Top of Supplied material

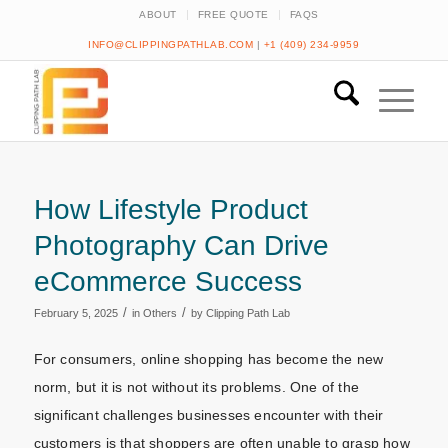
ABOUT
FREE QUOTE
FAQS
INFO@CLIPPINGPATHLAB.COM
|
+1 (409) 234-9959
How Lifestyle Product
Photography Can Drive
eCommerce Success
/
/
February 5, 2025
in
Others
by
Clipping Path Lab
For consumers, online shopping has become the new
norm, but it is not without its problems. One of the
significant challenges businesses encounter with their
customers is that shoppers are often unable to grasp how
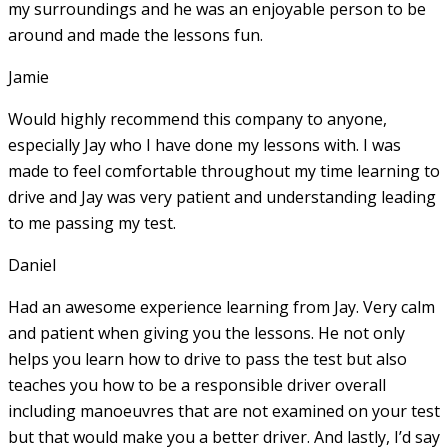
my surroundings and he was an enjoyable person to be
around and made the lessons fun.
Jamie
Would highly recommend this company to anyone,
especially Jay who I have done my lessons with. I was
made to feel comfortable throughout my time learning to
drive and Jay was very patient and understanding leading
to me passing my test.
Daniel
Had an awesome experience learning from Jay. Very calm
and patient when giving you the lessons. He not only
helps you learn how to drive to pass the test but also
teaches you how to be a responsible driver overall
including manoeuvres that are not examined on your test
but that would make you a
better driver. And lastly, I’d say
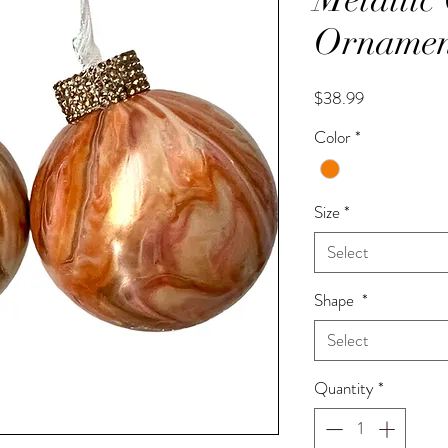
Ornamen
Price
$38.99
Color
*
Size
*
Select
Shape
*
Select
Quantity
*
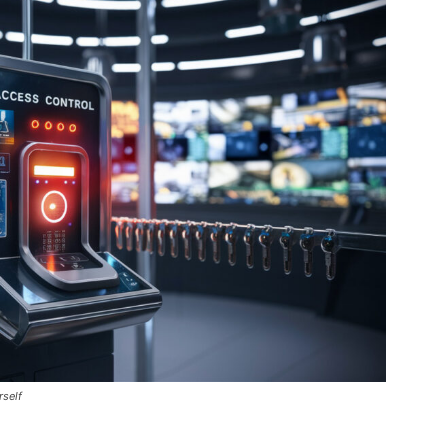
rself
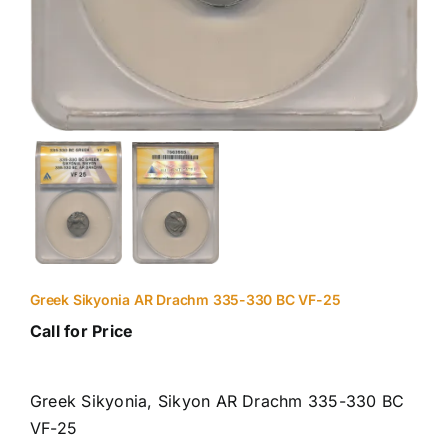
Greek Sikyonia AR Drachm 335-330 BC VF-25
Call for Price
Greek Sikyonia, Sikyon AR Drachm 335-330 BC
VF-25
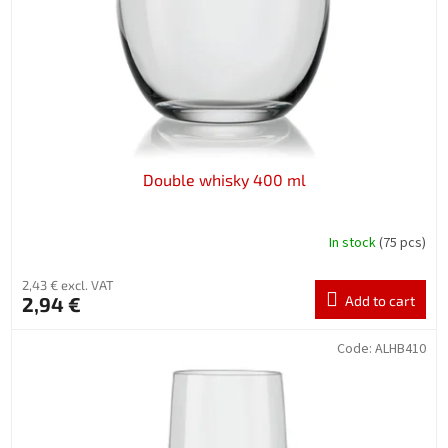
Double whisky 400 ml
In stock
(75 pcs)
2,43 € excl. VAT
2,94 €
Add to cart
Code:
ALHB410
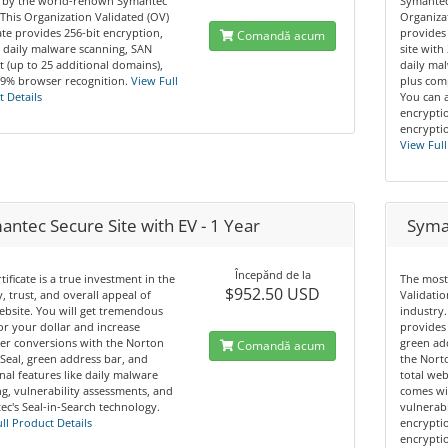
 by the world-renown Symantec
Symantec
This Organization Validated (OV)
Organizat
cate provides 256-bit encryption,
provides
Comandă acum
 daily malware scanning, SAN
site with
 (up to 25 additional domains),
daily mal
.9% browser recognition.
View Full
plus comp
 Details
You can 
encryptio
encryptio
View Full
ntec Secure Site with EV - 1 Year
Syman
Începănd de la
rtificate is a true investment in the
The most
$952.50 USD
y, trust, and overall appeal of
Validatio
bsite. You will get tremendous
industry.
or your dollar and increase
provides 
er conversions with the Norton
green ad
Comandă acum
Seal, green address bar, and
the Norto
nal features like daily malware
total web
g, vulnerability assessments, and
comes wi
c's Seal-in-Search technology.
vulnerabi
ll Product Details
encryptio
encryptio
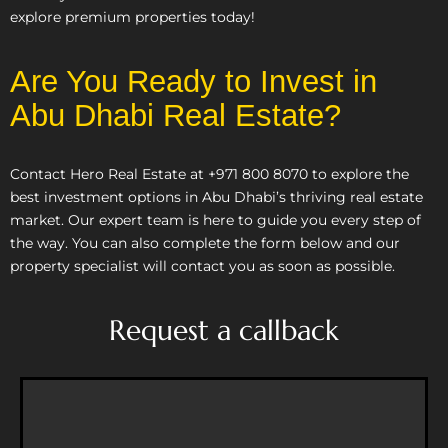
explore premium properties today!
Are You Ready to Invest in
Abu Dhabi Real Estate?
Contact Hero Real Estate at +971 800 8070 to explore the
best investment options in Abu Dhabi’s thriving real estate
market. Our expert team is here to guide you every step of
the way. You can also complete the form below and our
property specialist will contact you as soon as possible.
Request a callback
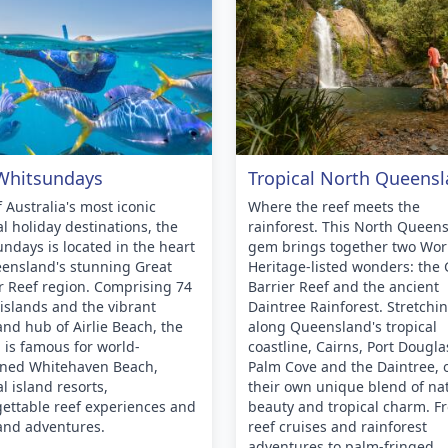
Whitsundays
Tropical North Queens
 Australia's most iconic
Where the reef meets the
al holiday destinations, the
rainforest. This North Queen
ndays is located in the heart
gem brings together two Wor
ensland's stunning Great
Heritage-listed wonders: the 
r Reef region. Comprising 74
Barrier Reef and the ancient
c islands and the vibrant
Daintree Rainforest. Stretchi
nd hub of Airlie Beach, the
along Queensland's tropical
 is famous for world-
coastline, Cairns, Port Dougla
ned Whitehaven Beach,
Palm Cove and the Daintree, o
al island resorts,
their own unique blend of na
ettable reef experiences and
beauty and tropical charm. F
and adventures.
reef cruises and rainforest
adventures to palm-fringed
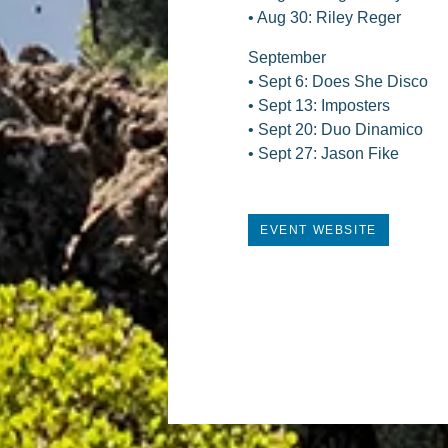
• Aug 30: Riley Reger
September
• Sept 6: Does She Disco
• Sept 13: Imposters
• Sept 20: Duo Dinamico
• Sept 27: Jason Fike
EVENT WEBSITE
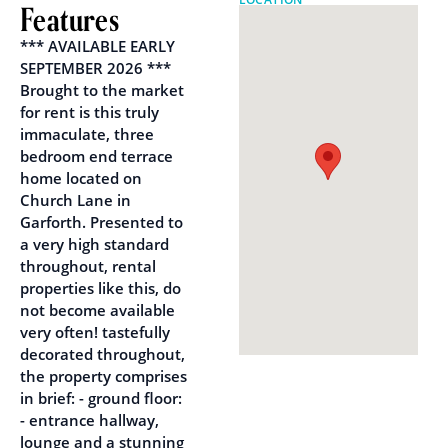
Features
*** AVAILABLE EARLY
SEPTEMBER 2026 ***
Brought to the market
for rent is this truly
immaculate, three
bedroom end terrace
home located on
Church Lane in
Garforth. Presented to
a very high standard
throughout, rental
properties like this, do
not become available
very often! tastefully
decorated throughout,
the property comprises
in brief: - ground floor:
- entrance hallway,
lounge and a stunning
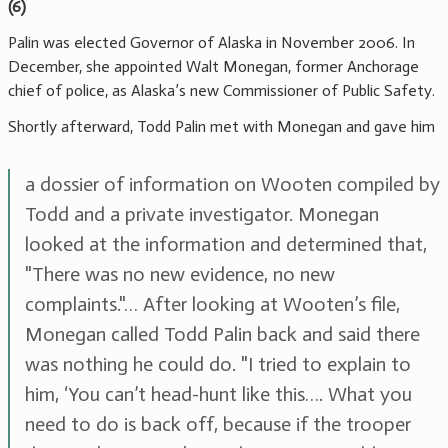
(6)
Palin was elected Governor of Alaska in November 2006. In
December, she appointed Walt Monegan, former Anchorage
chief of police, as Alaska’s new Commissioner of Public Safety.
Shortly afterward, Todd Palin met with Monegan and gave him
a dossier of information on Wooten compiled by
Todd and a private investigator. Monegan
looked at the information and determined that,
"There was no new evidence, no new
complaints."… After looking at Wooten’s file,
Monegan called Todd Palin back and said there
was nothing he could do. "I tried to explain to
him, ‘You can’t head-hunt like this…. What you
need to do is back off, because if the trooper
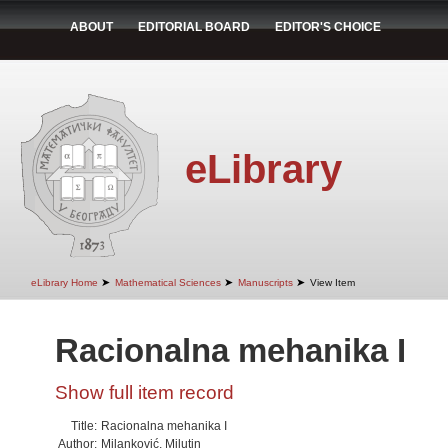
ABOUT
EDITORIAL BOARD
EDITOR'S CHOICE
eLibrary
➤
➤
➤
eLibrary Home
Mathematical Sciences
Manuscripts
View Item
Racionalna mehanika I
Show full item record
Title:
Racionalna mehanika I
Author:
Milanković, Milutin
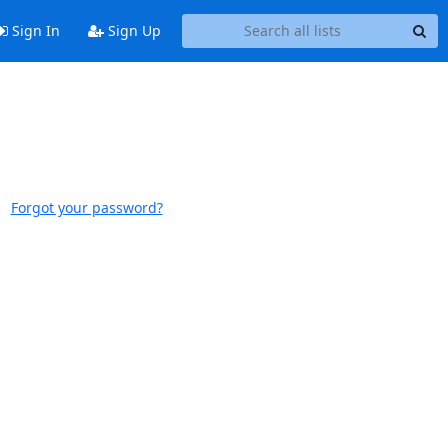
Sign In
Sign Up
Forgot your password?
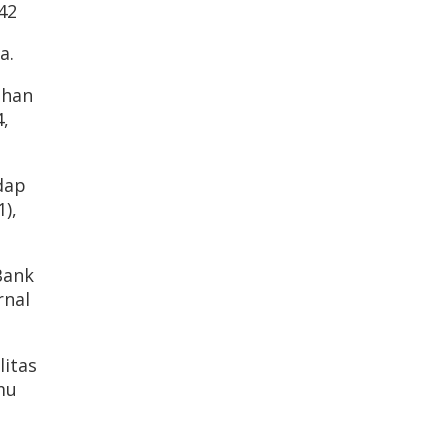
42
a.
ahan
,
dap
),
Bank
rnal
litas
mu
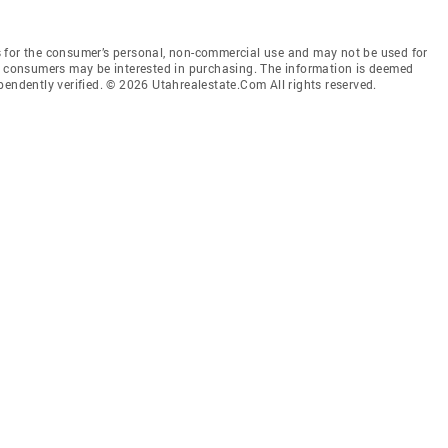
 for the consumer’s personal, non-commercial use and may not be used for
es consumers may be interested in purchasing. The information is deemed
pendently verified. © 2026 Utahrealestate.Com All rights reserved.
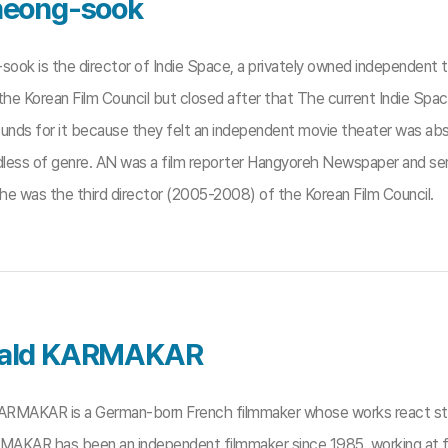
eong-sook
ook is the director of Indie Space, a privately owned independent
 the Korean Film Council but closed after that The current Indie Sp
funds for it because they felt an independent movie theater was abs
dless of genre. AN was a film reporter Hangyoreh Newspaper and serv
he was the third director (2005-2008) of the Korean Film Council.
ald KARMAKAR
RMAKAR is a German-born French filmmaker whose works react stro
RMAKAR has been an independent filmmaker since 1985, working at f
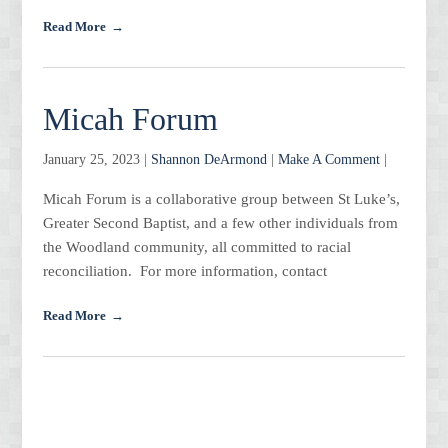
Read More
Micah Forum
January 25, 2023 |
Shannon DeArmond
|
Make A Comment
|
Micah Forum is a collaborative group between St Luke’s,
Greater Second Baptist, and a few other individuals from
the Woodland community, all committed to racial
reconciliation. For more information, contact
Read More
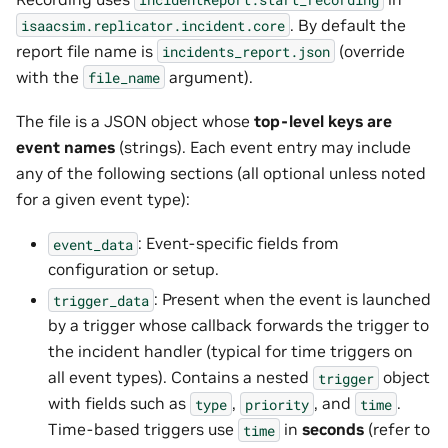
. By default the
isaacsim.replicator.incident.core
report file name is
(override
incidents_report.json
with the
argument).
file_name
The file is a JSON object whose
top-level keys are
event names
(strings). Each event entry may include
any of the following sections (all optional unless noted
for a given event type):
: Event-specific fields from
event_data
configuration or setup.
: Present when the event is launched
trigger_data
by a trigger whose callback forwards the trigger to
the incident handler (typical for time triggers on
all event types). Contains a nested
object
trigger
with fields such as
,
, and
.
type
priority
time
Time-based triggers use
in
seconds
(refer to
time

Bottom of Supplied material

** Problem to work on **
An exact copy of every entry above is needed, with the pictures left out.

** Response below **
ABOUT
FREE QUOTE
FAQS
INFO@CLIPPINGPATHLAB.COM
|
+1 (409) 234-9959
How Lifestyle Product
Photography Can Drive
eCommerce Success
/
/
February 5, 2025
in
Others
by
Clipping Path Lab
For consumers, online shopping has become the new
norm, but it is not without its problems. One of the
significant challenges businesses encounter with their
customers is that shoppers are often unable to grasp how
my surroundings and he was an enjoyable person to be
around and made the lessons fun.
Jamie
Would highly recommend this company to anyone,
especially Jay who I have done my lessons with. I was
made to feel comfortable throughout my time learning to
drive and Jay was very patient and understanding leading
to me passing my test.
Daniel
Had an awesome experience learning from Jay. Very calm
and patient when giving you the lessons. He not only
helps you learn how to drive to pass the test but also
teaches you how to be a responsible driver overall
including manoeuvres that are not examined on your test
but that would make you a
better driver. And lastly, I’d say
Ornamen
Price
$38.99
Color
*
Size
*
Select
Shape
*
Select
Quantity
*
rself
Greek Sikyonia AR Drachm 335-330 BC VF-25
Call for Price
Greek Sikyonia, Sikyon AR Drachm 335-330 BC
VF-25
Double whisky 400 ml
In stock
(75 pcs)
2,43 € excl. VAT
2,94 €
Add to cart
Code:
ALHB410
 by the world-renown Symantec
Symantec
This Organization Validated (OV)
Organizat
cate provides 256-bit encryption,
provides
Comandă acum
 daily malware scanning, SAN
site with
 (up to 25 additional domains),
daily mal
.9% browser recognition.
View Full
plus comp
 Details
You can 
encryptio
encryptio
View Full
ntec Secure Site with EV - 1 Year
Syman
Începănd de la
rtificate is a true investment in the
The most
$952.50 USD
y, trust, and overall appeal of
Validatio
bsite. You will get tremendous
industry.
or your dollar and increase
provides 
er conversions with the Norton
green ad
Comandă acum
Seal, green address bar, and
the Norto
nal features like daily malware
total web
g, vulnerability assessments, and
comes wi
c's Seal-in-Search technology.
vulnerabi
ll Product Details
encryptio
encryptio
explore premium properties today!
Are You Ready to Invest in
Abu Dhabi Real Estate?
Contact Hero Real Estate at +971 800 8070 to explore the
best investment options in Abu Dhabi’s thriving real estate
market. Our expert team is here to guide you every step of
the way. You can also complete the form below and our
property specialist will contact you as soon as possible.
Request a callback
Whitsundays
Tropical North Queens
 Australia's most iconic
Where the reef meets the
al holiday destinations, the
rainforest. This North Queen
ndays is located in the heart
gem brings together two Wor
ensland's stunning Great
Heritage-listed wonders: the 
r Reef region. Comprising 74
Barrier Reef and the ancient
c islands and the vibrant
Daintree Rainforest. Stretchi
nd hub of Airlie Beach, the
along Queensland's tropical
 is famous for world-
coastline, Cairns, Port Dougla
ned Whitehaven Beach,
Palm Cove and the Daintree, o
al island resorts,
their own unique blend of na
ettable reef experiences and
beauty and tropical charm. F
and adventures.
reef cruises and rainforest
adventures to palm-fringed
• Aug 30: Riley Reger
September
• Sept 6: Does She Disco
• Sept 13: Imposters
• Sept 20: Duo Dinamico
• Sept 27: Jason Fike
EVENT WEBSITE
Features
*** AVAILABLE EARLY
SEPTEMBER 2026 ***
Brought to the market
for rent is this truly
immaculate, three
bedroom end terrace
home located on
Church Lane in
Garforth. Presented to
a very high standard
throughout, rental
properties like this, do
not become available
very often! tastefully
decorated throughout,
the property comprises
in brief: - ground floor:
- entrance hallway,
lounge and a stunning
(6)
Palin was elected Governor of Alaska in November 2006. In
December, she appointed Walt Monegan, former Anchorage
chief of police, as Alaska’s new Commissioner of Public Safety.
Shortly afterward, Todd Palin met with Monegan and gave him
a dossier of information on Wooten compiled by
Todd and a private investigator. Monegan
looked at the information and determined that,
"There was no new evidence, no new
complaints."… After looking at Wooten’s file,
Monegan called Todd Palin back and said there
was nothing he could do. "I tried to explain to
him, ‘You can’t head-hunt like this…. What you
need to do is back off, because if the trooper
ABOUT
EDITORIAL BOARD
EDITOR'S CHOICE
eLibrary
➤
➤
➤
eLibrary Home
Mathematical Sciences
Manuscripts
View Item
Racionalna mehanika I
Show full item record
Title:
Racionalna mehanika I
Author:
Milanković, Milutin
Sign In
Sign Up
Forgot your password?
42
a.
ahan
,
dap
),
Bank
rnal
litas
mu
 for the consumer’s personal, non-commercial use and may not be used for
es consumers may be interested in purchasing. The information is deemed
pendently verified. © 2026 Utahrealestate.Com All rights reserved.
eong-sook
ook is the director of Indie Space, a privately owned independent
 the Korean Film Council but closed after that The current Indie Sp
funds for it because they felt an independent movie theater was abs
dless of genre. AN was a film reporter Hangyoreh Newspaper and serv
he was the third director (2005-2008) of the Korean Film Council.
ald KARMAKAR
RMAKAR is a German-born French filmmaker whose works react stro
RMAKAR has been an independent filmmaker since 1985, working at f
Read More
Micah Forum
January 25, 2023 |
Shannon DeArmond
|
Make A Comment
|
Micah Forum is a collaborative group between St Luke’s,
Greater Second Baptist, and a few other individuals from
the Woodland community, all committed to racial
reconciliation. For more information, contact
Read More
. By default the
isaacsim.replicator.incident.core
report file name is
(override
incidents_report.json
with the
argument).
file_name
The file is a JSON object whose
top-level keys are
event names
(strings). Each event entry may include
any of the following sections (all optional unless noted
for a given event type):
: Event-specific fields from
event_data
configuration or setup.
: Present when the event is launched
trigger_data
by a trigger whose callback forwards the trigger to
the incident handler (typical for time triggers on
all event types). Contains a nested
object
trigger
with fields such as
,
, and
.
type
priority
time
Time-based triggers use
in
seconds
(refer to
time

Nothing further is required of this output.